Thursday, May 31, 2007

Part Fourteen

My first love.


Many times it felt like I was despised and shunned by everyone up on that miserable farm -- but the truth is , I did have several girl friends.

Two of those girls, like myself, were from the elite families of high officials or intellectuals – but my best friend was from a worker family – and often we conspired to help each other out.

One time she got very sick, and I spent 5 days in the hospital to be with her. Many of the girls had come down with the same thing: a severe rash that ran up the arms, accompanied by a very high fever, and several girls died from it. The group leaders must have understood how we felt about each other, because I was allowed to take all those days off from work.


But the big event was my first real boyfriend -- a student from my own high school ( though I didn’t know him back in Beijing, since he was one year senior) . He was tall (6 feet), handsome, and witty. He was so perfect, I never looked at another other young man for the next six years!


His parents had divorced (an unusual event) when he was two, and he had grown up with his mom (he really hated not having a father).


His mom was a law professor at Beijing Peoples’ University. She was short and dark and spoke with a strong accent, but she was very down to earth – so I ended up being very comfortable with her – and I think she liked me very much, too.


He had been sent to a village about 6 kilometers from mine – and he first noticed me when I was going to visit a good friend from my grammar school who was also staying there.


One day, I was stopped by a group of boys who usually bullied and harassed me – but this time they stopped to gave me a letter – his letter – and I had never read a letter written so well. It was like a novel – filled with stories and imaginative descriptions. I read it a dozen times -- no, more like a hundred times -- trying to find the real meaning behind each and every word.


I was in love ! And thus began a correspondence that would last for six years.


In the beginning, we wrote to each other every day. No matter how tired I was, every night I spent hours trying to write him a letter at least as impressive as the ones he was sending to me.

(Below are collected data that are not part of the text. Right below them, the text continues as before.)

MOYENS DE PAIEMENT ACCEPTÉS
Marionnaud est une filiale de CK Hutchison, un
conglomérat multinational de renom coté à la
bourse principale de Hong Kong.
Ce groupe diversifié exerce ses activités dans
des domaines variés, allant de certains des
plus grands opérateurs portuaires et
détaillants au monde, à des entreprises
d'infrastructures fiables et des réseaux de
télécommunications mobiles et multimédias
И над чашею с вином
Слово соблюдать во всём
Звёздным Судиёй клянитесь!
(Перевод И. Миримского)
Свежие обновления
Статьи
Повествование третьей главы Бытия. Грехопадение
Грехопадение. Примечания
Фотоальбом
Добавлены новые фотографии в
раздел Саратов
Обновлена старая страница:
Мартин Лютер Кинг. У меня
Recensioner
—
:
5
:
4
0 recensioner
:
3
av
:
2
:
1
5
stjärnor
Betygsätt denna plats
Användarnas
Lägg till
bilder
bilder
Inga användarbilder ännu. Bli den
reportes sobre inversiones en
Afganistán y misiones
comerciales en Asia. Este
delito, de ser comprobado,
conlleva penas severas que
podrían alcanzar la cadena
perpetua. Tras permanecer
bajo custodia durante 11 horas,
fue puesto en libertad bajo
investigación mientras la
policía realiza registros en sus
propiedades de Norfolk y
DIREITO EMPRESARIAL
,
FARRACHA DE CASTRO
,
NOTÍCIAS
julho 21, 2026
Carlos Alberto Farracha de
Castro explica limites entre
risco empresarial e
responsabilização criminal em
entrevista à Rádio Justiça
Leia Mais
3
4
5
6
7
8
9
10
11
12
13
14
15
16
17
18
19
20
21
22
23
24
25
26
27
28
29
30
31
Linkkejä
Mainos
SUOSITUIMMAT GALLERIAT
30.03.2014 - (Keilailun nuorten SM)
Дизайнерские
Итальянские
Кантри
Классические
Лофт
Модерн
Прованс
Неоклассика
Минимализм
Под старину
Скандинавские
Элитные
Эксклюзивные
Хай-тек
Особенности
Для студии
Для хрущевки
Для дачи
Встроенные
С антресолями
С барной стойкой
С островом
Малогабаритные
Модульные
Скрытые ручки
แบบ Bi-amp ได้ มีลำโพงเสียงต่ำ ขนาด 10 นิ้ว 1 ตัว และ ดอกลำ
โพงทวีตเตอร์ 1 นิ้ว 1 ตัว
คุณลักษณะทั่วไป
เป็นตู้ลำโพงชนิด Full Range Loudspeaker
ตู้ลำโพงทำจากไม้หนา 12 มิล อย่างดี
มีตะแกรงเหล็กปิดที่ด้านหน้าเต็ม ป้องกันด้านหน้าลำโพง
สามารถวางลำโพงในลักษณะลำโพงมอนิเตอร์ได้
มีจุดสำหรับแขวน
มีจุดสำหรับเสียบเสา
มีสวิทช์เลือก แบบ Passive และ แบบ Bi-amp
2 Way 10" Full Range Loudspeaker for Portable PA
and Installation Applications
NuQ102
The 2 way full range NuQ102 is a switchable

How to describe his letters ? Sometimes he wrote about the things that happened at the farm – but mostly he wrote descriptive scenes – like, for example, a white-haired old man catching fish from a small boat on a river -- beautiful imaginative scenes -- like those found in the many books that he, but not I, had read.


We only got to see each other a few times a month – when I had a day off and could walk the 6 kilometers over to his farm. Usually these meetings were secret and we tried to hide where no one could see us. But even then, we never kissed. It was all very romantic – but physical affection was strictly forbidden – and all we did was hold hands.


I was very happy to see him each and every time. He was my whole world, I enjoyed so much his company, and I truly believed that he was the smartest young man I have ever met, and that he was the man I was going to marry.


Once, when we were together, I noticed that we were wearing the same wool long scarves: the same color, the same brand. So then we exchanged them – and when I put his on my neck, I could smell him. Even though that scarf became quite dirty, I never wanted to wash that smell away ! (but don’t worry -- eventually I washed it).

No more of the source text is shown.